The present St John's Church dates back to 1908; it succeeded an earlier building which used to be situated at the corner of Crabtree Lane and Southdown Road. It was called the 'paper' church as it had been constructed on a timber framework and filled in with frail material, and was sadly, though perhaps not unexpectedly, destroyed by a spectacular fire on Sunday 31st December 1905.
Determined that the people of Southdown,(or Bowling Alley as it was then called) would not be overwhelmed by this misfortune, the Rev William Wingfield Colley, curate-in-charge on the staff at St Nicholas' church at the time became the driving force behind the building of a new church. The land for the present church on Harpenden Common was given by Sir Charles Lawes Wittewronge, son of Sir John Lawes, and was in the midst of an old orchard. One ancient tree still remains in the Vicarage garden.

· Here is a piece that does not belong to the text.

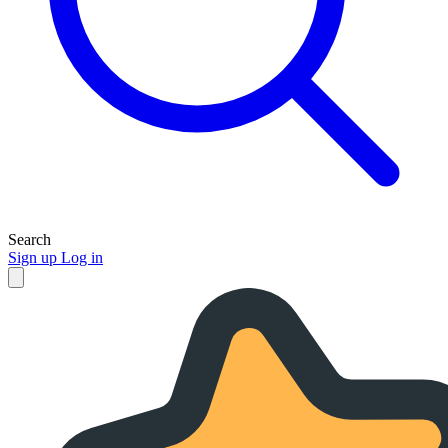
Search
Sign up
Log in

It was designed by FC Eden - although a well known architect (he specialised in restoring Churches to an ornate style), he only designed two churches - the other is St George the Martyr at Wash Common, Newbury. St John's is very much the exception in his designs, being to a very simple design. The contract for the building work was given to the local Harpenden building firm Philips & Blake, and the first turf was cut by William Wingfield Colley's sister on 24th June 1907, St John the Baptist's day. As a result of this timing, St John the Baptist was adopted as the church's new patron saint.
The new church, with its wonderful sense of light, was consecrated on Monday 2nd March 1908 and celebrated its centenary in 2008.
Initially a daughter church in the parish of St Nicholas, St John's became a parish ("Harpenden St John") in its own right in 1936.